# Work required
Beginning at the line containing "Questa estate, metti in valigia la sicurezza" in the material below and ending at the line containing "Principal Campaign Marketing Manager", return each line exactly and add nothing.

# Source data

-=-=-=-=-

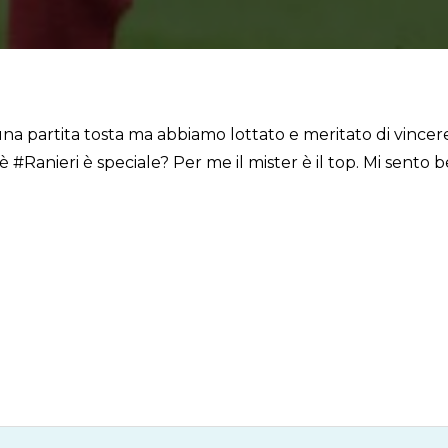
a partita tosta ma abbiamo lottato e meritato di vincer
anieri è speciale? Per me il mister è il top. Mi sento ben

-=-=-=-=-

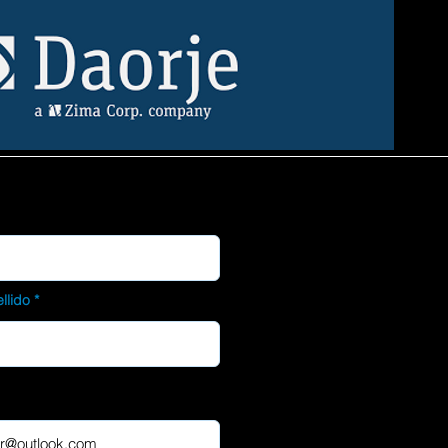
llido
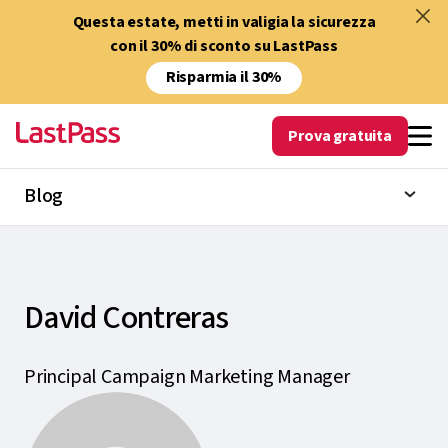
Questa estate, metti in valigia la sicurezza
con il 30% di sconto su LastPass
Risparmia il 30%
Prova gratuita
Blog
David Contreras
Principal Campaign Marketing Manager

-=-=-=-=-

# Task response
Questa estate, metti in valigia la sicurezza
con il 30% di sconto su LastPass
Risparmia il 30%
Prova gratuita
Blog
David Contreras
Principal Campaign Marketing Manager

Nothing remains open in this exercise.